Growing up in different countries and with different national identities (Brazilian, American, Canadian) caused me to gravitate towards Cultural Studies because I sensed my cultural identities were paradoxical in nature sometimes. These feelings became an important factor in my efforts to untwist and unravel the way cultural formations were organized because I was already expecting ambivalences and ambiguities in collective customs. My own life had been formed on the basis of various ambivalences and ambiguities, and my preferences and allegiances had changed constantly as I was growing up. For example, I always wondered what it would have been like if I could have worked for the CIA like my American cousin, but being Brazilian meant I also felt committed to protecting Brazilian wellbeing. If I worked for the CIA, I might be asked to do something that I would consider unethical. Brazil, on the other hand, does not have a CIA, but, even if they did, I would find it just as uncomfortable to be in a position that might require spying on Americans.

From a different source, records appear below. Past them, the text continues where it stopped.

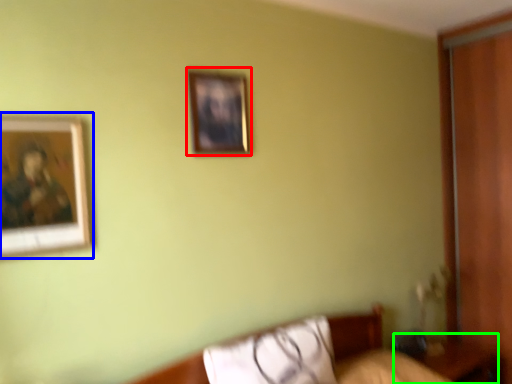 Question: Which object is the closest to the picture frame (highlighted by a red box)? Choose among these: picture frame (highlighted by a blue box) or table (highlighted by a green box).

Choices:
 (A) picture frame
 (B) table

Answer: (A) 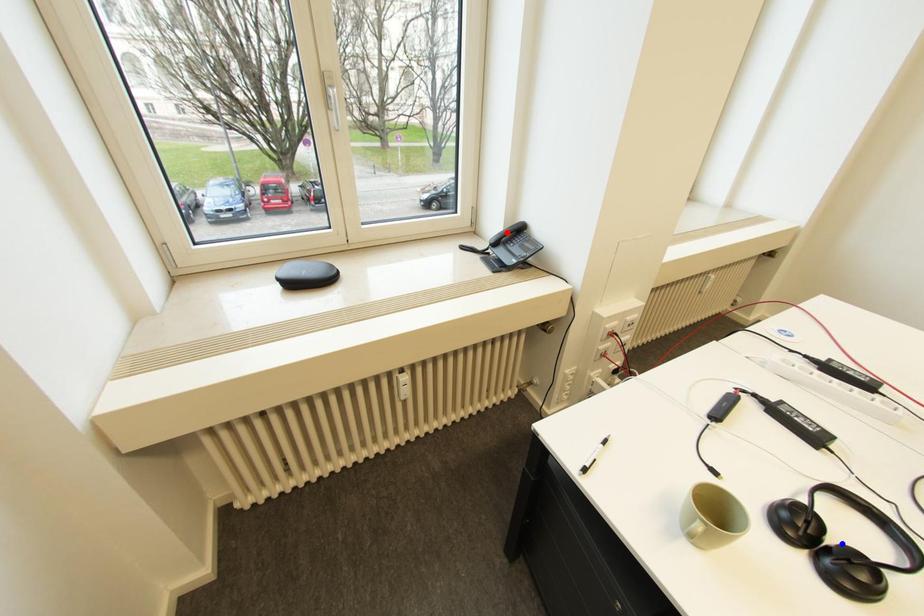 Question: Two points are marked on the image. Which point is closer to the camera?

Choices:
 (A) Blue point is closer.
 (B) Red point is closer.

Answer: (A)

Consequently, totalizing definitions of culture are disrupted for me on a daily basis. The idea of having a national culture is complicated by the simple fact that my inheritance is multinational to begin with, and if it is multinational, it can’t be national in the sense of belonging to one nation or one country. This comes close to living in a parallel world. Living on the edge of different cultural assemblages and engaging with Americans, Brazilians, and Canadians makes even small everyday practices sometimes difficult to navigate. For example, a cup of coffee does not mean the same thing to me as it does to an American or Brazilian since I have experienced what a cup of coffee is in Brazil and what a cup of coffee is in the U.S. I have experienced the sharing of space and the feeling of belonging in a Starbucks knowing simultaneously and firsthand the full extent of the cost of that cup of coffee because I have seen the laborers with their cracked hands and faces burnt from the sun working sunup to sundown making a penny a day.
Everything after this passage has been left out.